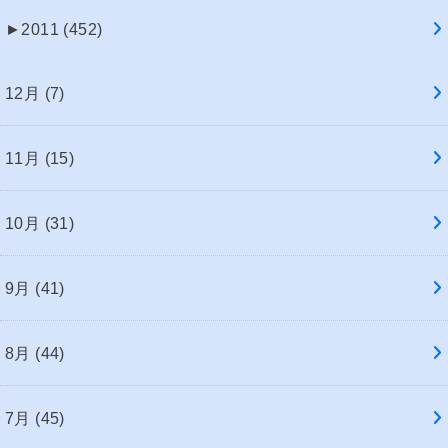
►
2011 (452)
12月 (7)
11月 (15)
10月 (31)
9月 (41)
8月 (44)
7月 (45)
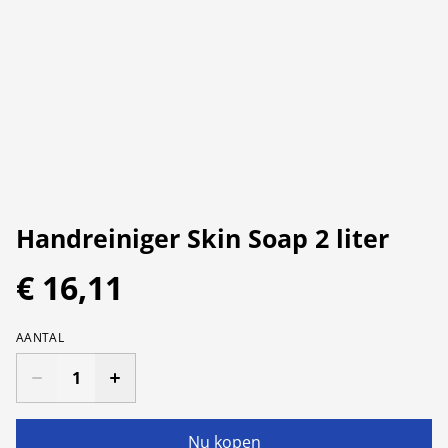
Handreiniger Skin Soap 2 liter
€ 16,11
AANTAL
Nu kopen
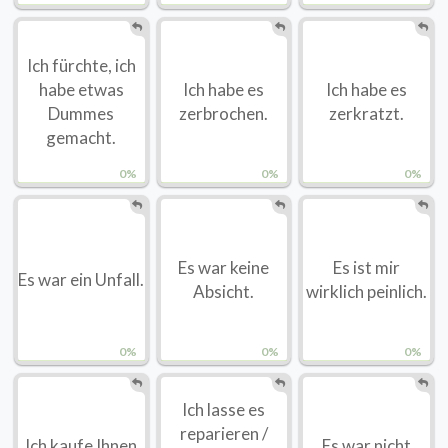
Ich fürchte, ich
habe etwas
Ich habe es
Ich habe es
Dummes
zerbrochen.
zerkratzt.
gemacht.
0%
0%
0%
Es war keine
Es ist mir
Es war ein Unfall.
Absicht.
wirklich peinlich.
0%
0%
0%
Ich lasse es
reparieren /
Ich kaufe Ihnen
Es war nicht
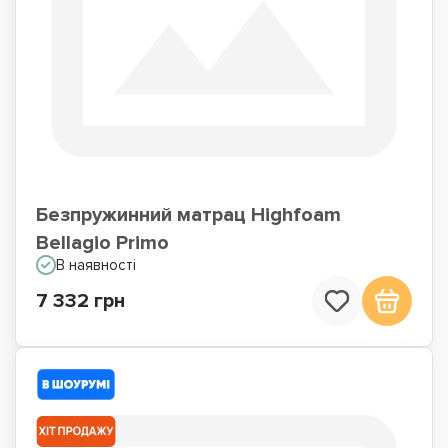
Безпружинний матрац Highfoam
Bellagio Primo
В наявності
7 332 грн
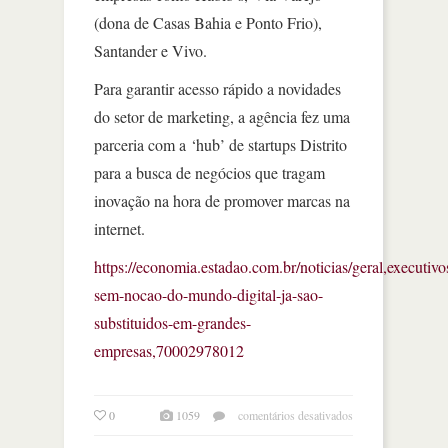
(dona de Casas Bahia e Ponto Frio),
Santander e Vivo.
Para garantir acesso rápido a novidades
do setor de marketing, a agência fez uma
parceria com a ‘hub’ de startups Distrito
para a busca de negócios que tragam
inovação na hora de promover marcas na
internet.
https://economia.estadao.com.br/noticias/geral,executivo
sem-nocao-do-mundo-digital-ja-sao-
substituidos-em-grandes-
empresas,70002978012
em
0
1059
comentários desativados
empresas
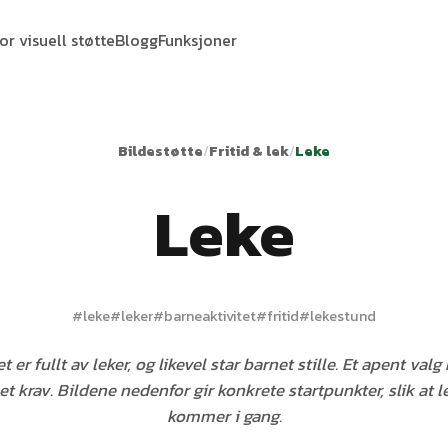
or visuell støtte
Blogg
Funksjoner
Bildestøtte
/
Fritid & lek
/
Leke
Leke
#
leke
#
leker
#
barneaktivitet
#
fritid
#
lekestund
er fullt av leker, og likevel star barnet stille. Et apent valg 
t krav. Bildene nedenfor gir konkrete startpunkter, slik at l
kommer i gang.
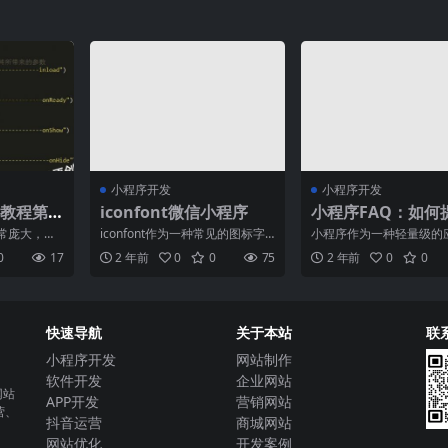
小程序开发
小程序开发
教程第
iconfont微信小程序
小程序FAQ：如何
小程序的性能？
常庞大，微
iconfont作为一种常见的图标字
小程序作为一种轻量级的
火爆程度大
体库，已经深受广大设计师和开
序，已经在移动应用市场
0
17
2 年前
0
0
75
2 年前
0
0
推动着
发者的喜爱和使用
了广泛的应用和认可。然
快速导航
关于本站
联
小程序开发
网站制作
软件开发
企业网站
网站
APP开发
营销网站
营、
抖音运营
商城网站
网站优化
开发案例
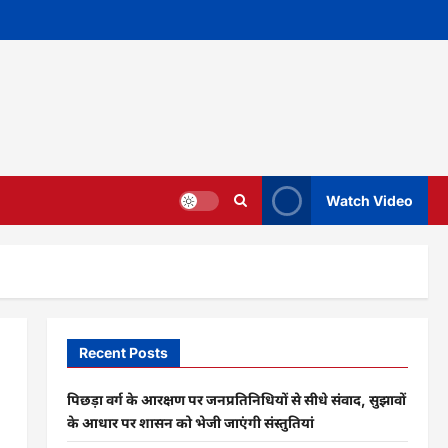
Watch Video
Recent Posts
पिछड़ा वर्ग के आरक्षण पर जनप्रतिनिधियों से सीधे संवाद, सुझावों
के आधार पर शासन को भेजी जाएंगी संस्तुतियां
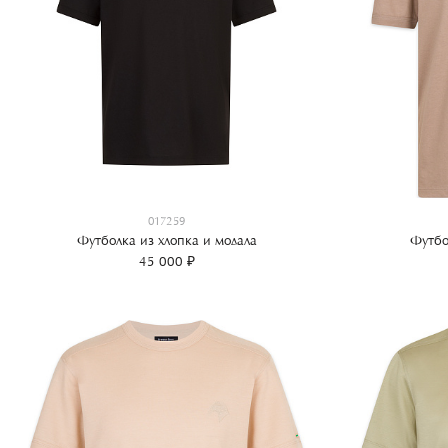
017259
Футболка из хлопка и модала
Футбо
45 000 ₽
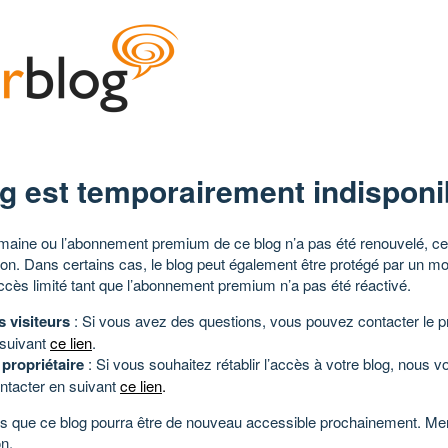
g est temporairement indisponi
aine ou l’abonnement premium de ce blog n’a pas été renouvelé, ce 
tion. Dans certains cas, le blog peut également être protégé par un m
ccès limité tant que l’abonnement premium n’a pas été réactivé.
s visiteurs
: Si vous avez des questions, vous pouvez contacter le pr
 suivant
ce lien
.
 propriétaire
: Si vous souhaitez rétablir l’accès à votre blog, nous v
ntacter en suivant
ce lien
.
 que ce blog pourra être de nouveau accessible prochainement. Mer
n.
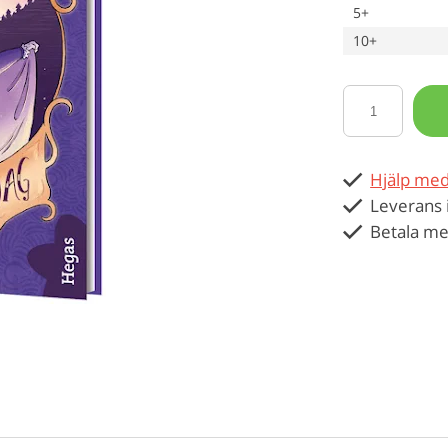
5+
10+
Hjälp med
Leverans 
Betala me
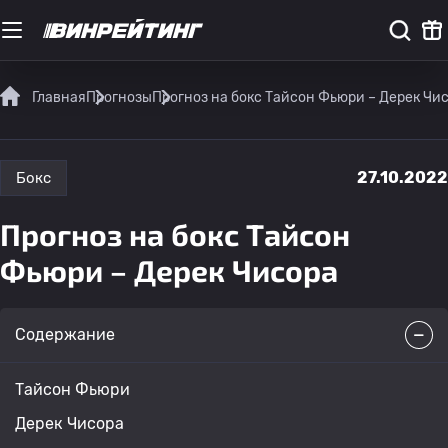
Главная
Прогнозы
Прогноз на бокс Тайсон Фьюри – Дерек Чи
27.10.2022
Бокс
Прогноз на бокс Тайсон
Фьюри – Дерек Чисора
Содержание
Тайсон Фьюри
Дерек Чисора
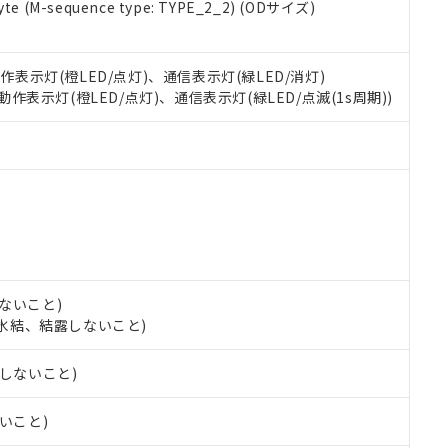
 RoHS指令（10物質）の非含有に対応した製品が提供可能な商品です
e (M-sequence type: TYPE_2_2) (ODサイズ)
oHS指令（10物質）の非含有に対応した製品に切り替える予定のある
 RoHS指令（10物質）の非含有に非対応の商品で、対応品を出す予
 RoHS指令（10物質）の非含有の対応状況を調査中または確認中の
動作表示灯(橙LED/点灯)、通信表示灯(緑LED/消灯)
ンス料など無形物で、有害物質有無と関係のない商品です。
 動作表示灯(橙LED/点灯)、通信表示灯(緑LED/点滅(1s周期))
○×表
より、非含有部品としていたものが、含有品と判明した場合などやむ
みいただき、同意のうえご利用ください。
材料含有率が中国RoHSの基準値以下であることを示します。
材料含有率が中国RoHSの基準値を超えていることを示します。
、当社制御機器事業取扱商品の当社在庫状況および標準価格(税抜)
ら貴社製品のうち、外国為替および外国貿易法に定める商品（以下｢
質）：
す。当社販売部門へお問い合わせください。
 水銀(Hg) 1000ppm以下、 カドミウム(Cd) 100ppm以下、
たは国外への提供する場合は、日本国政府の輸出許可(または役務取
000ppm以下、ポリ臭化ビフェニル類(PBB) 1000ppm以下、ポリ臭化ジフェニルエーテル類(P
事業取扱商品の中には、本サービスの対象外となる商品もあること
手続きをとります。
キシル) (DEHP)(別名：DOP) 1000ppm以下、フタル酸ブチルベンジル（BBP） 100
(GB/T26572)：
以下、フタル酸ジイソブチル (DIBP) 1000ppm以下
び標準価格照会結果は、記載している更新日時点での社内データに
物を破棄する場合は、完全に破砕するなど、違法に輸出されないよ
(水銀) : 1000ppm、 Cd(カドミウム) : 100ppm、
業用監視および制御機器に対する適用除外項目は除く。
覧された時点での実際の在庫および標準価格とは異なる場合がある
1000ppm、 PBBs(ポリ臭化ビフェニル類) : 1000ppm、 PBDEs(ポリ臭化ジフェニルエーテル類
物質については閾値を超える意図的な使用がないことを確認しています。
上の在庫あり
 1000ppm、 DIBP(フタル酸ジイソブチル) : 1000ppm、 BBP(フタル酸ブチルベンジル) :
品を、核兵器、ミサイル、化学兵器、生物兵器またはその他武器並
チルヘキシル)) : 1000ppm
況および標準価格はお客様のお取引先、またはお客様担当のオムロ
用いたしません。
ないこと)
ご相談ください。
は満たないが在庫あり
製品を第三者に販売する場合は、上記1、2および3の内容を当該第
し、氷結、結露しないこと)
機器販売店や当社販売拠点は「
販売ネットワーク
」をご確認くだ
販売先および販売に係わる関係者が違法に輸出するおそれがある場
用期限
び標準価格結果を当社の事前の承諾なく第三者に漏洩または開示し
え状況などにより、予定月が前後することがあります。
(最新の在庫状況については、お客様のお取引先、またはお客様担当
露しないこと)
（10物質）のすべてが基準値以下であることを示します。
店・当社販売員にご確認ください)
能（部品リスト作成サービス）をご利用いただくには、I-Webメン
使用状況下において有害物質が外部に漏えいし、環境に深刻な影響を
ないこと)
あります。
機種、また在庫状況の情報を公開していない機種
ェブサイト上で当社にご登録された部品リストについて、当社およ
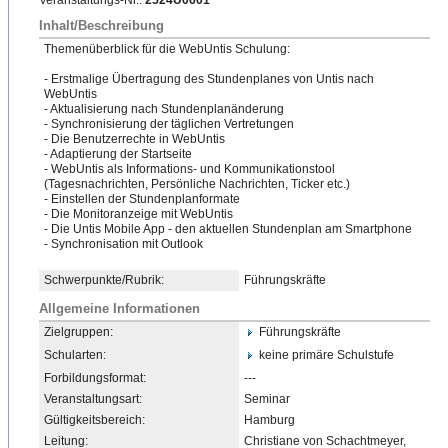
Veranstaltungs-Nr.:
2524U0601
Inhalt/Beschreibung
Themenüberblick für die WebUntis Schulung:
- Erstmalige Übertragung des Stundenplanes von Untis nach
WebUntis
- Aktualisierung nach Stundenplanänderung
- Synchronisierung der täglichen Vertretungen
- Die Benutzerrechte in WebUntis
- Adaptierung der Startseite
- WebUntis als Informations- und Kommunikationstool
(Tagesnachrichten, Persönliche Nachrichten, Ticker etc.)
- Einstellen der Stundenplanformate
- Die Monitoranzeige mit WebUntis
- Die Untis Mobile App - den aktuellen Stundenplan am Smartphone
- Synchronisation mit Outlook
Schwerpunkte/Rubrik:
Führungskräfte
Allgemeine Informationen
Zielgruppen:
Führungskräfte
Schularten:
keine primäre Schulstufe
Forbildungsformat:
---
Veranstaltungsart:
Seminar
Gültigkeitsbereich:
Hamburg
Leitung:
Christiane von Schachtmeyer,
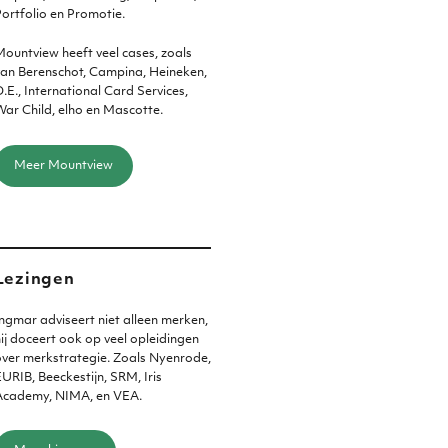
ortfolio en Promotie.
ountview heeft veel cases, zoals
an Berenschot, Campina, Heineken,
.E., International Card Services,
ar Child, elho en Mascotte.
Meer Mountview
Lezingen
ngmar adviseert niet alleen merken,
ij doceert ook op veel opleidingen
ver merkstrategie. Zoals Nyenrode,
URIB, Beeckestijn, SRM, Iris
Academy, NIMA, en VEA.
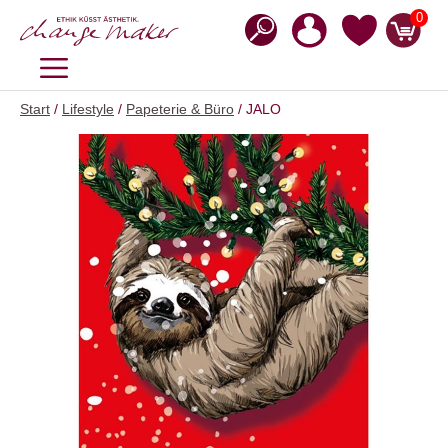
Zum
0
Inhalt
springen
MENÜ
Start
/
Lifestyle
/
Papeterie & Büro
/ JALO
· · · ·
* _Problem requirements_
Across the whole listing, show each line where the word "WebUntis" occurs.

* _Final answer_
Themenüberblick für die WebUntis Schulung:
WebUntis
- Die Benutzerrechte in WebUntis
- WebUntis als Informations- und Kommunikationstool
- Die Monitoranzeige mit WebUntis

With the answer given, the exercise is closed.